_Task goal_
This task calls for the lines below starting at the one containing "Lucia E. Coyoca" and ending at the one containing "uild the parameters", repeated exactly with both ends kept and pictures left out.

_Record excerpts_
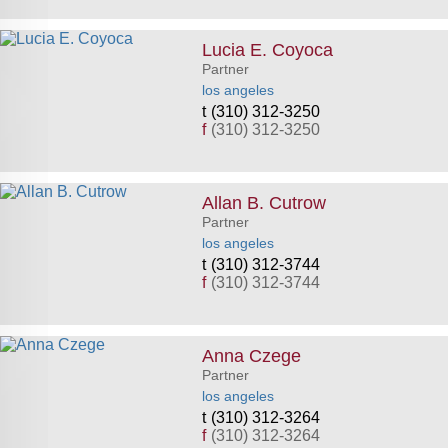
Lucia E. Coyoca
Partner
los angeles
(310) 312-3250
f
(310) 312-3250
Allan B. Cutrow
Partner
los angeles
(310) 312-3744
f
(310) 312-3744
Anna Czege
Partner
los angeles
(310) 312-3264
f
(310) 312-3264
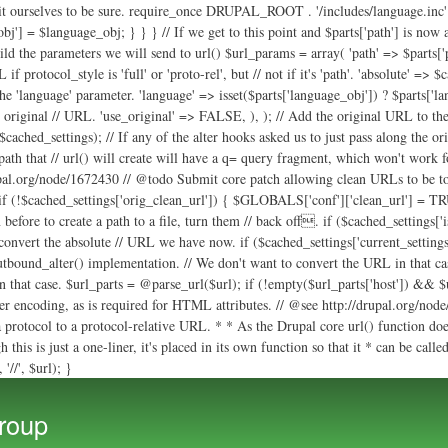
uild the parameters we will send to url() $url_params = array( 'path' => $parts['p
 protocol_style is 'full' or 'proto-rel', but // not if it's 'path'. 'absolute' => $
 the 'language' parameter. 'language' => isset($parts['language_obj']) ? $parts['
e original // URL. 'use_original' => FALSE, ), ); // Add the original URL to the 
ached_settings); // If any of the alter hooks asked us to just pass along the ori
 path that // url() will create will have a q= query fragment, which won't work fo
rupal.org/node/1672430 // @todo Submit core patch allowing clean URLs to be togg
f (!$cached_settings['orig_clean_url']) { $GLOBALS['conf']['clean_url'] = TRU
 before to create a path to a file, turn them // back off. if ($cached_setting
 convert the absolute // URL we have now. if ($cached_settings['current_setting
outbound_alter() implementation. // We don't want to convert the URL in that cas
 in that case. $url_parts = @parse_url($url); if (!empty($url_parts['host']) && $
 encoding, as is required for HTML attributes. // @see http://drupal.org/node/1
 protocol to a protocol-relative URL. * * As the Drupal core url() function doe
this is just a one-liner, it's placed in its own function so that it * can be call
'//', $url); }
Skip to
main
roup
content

* * *

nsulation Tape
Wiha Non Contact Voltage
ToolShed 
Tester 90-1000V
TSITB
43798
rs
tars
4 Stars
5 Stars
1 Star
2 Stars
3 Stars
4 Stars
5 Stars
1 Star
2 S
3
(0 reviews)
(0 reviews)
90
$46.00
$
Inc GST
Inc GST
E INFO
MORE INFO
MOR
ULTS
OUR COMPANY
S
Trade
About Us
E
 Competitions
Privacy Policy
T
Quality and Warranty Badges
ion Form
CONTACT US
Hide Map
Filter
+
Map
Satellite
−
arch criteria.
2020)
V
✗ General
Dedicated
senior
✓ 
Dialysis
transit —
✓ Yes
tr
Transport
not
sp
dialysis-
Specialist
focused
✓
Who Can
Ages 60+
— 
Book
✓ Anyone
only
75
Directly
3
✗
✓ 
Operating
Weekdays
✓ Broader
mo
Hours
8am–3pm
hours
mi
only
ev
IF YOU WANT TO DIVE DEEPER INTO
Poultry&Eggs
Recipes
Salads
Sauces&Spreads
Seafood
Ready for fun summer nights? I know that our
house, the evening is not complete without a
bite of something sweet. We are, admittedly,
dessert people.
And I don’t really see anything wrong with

_Answer for the task_
Lucia E. Coyoca
Partner
los angeles
(310) 312-3250
f
(310) 312-3250
Allan B. Cutrow
Partner
los angeles
(310) 312-3744
f
(310) 312-3744
Anna Czege
Partner
los angeles
(310) 312-3264
f
(310) 312-3264
uild the parameters we will send to url() $url_params = array( 'path' => $parts['p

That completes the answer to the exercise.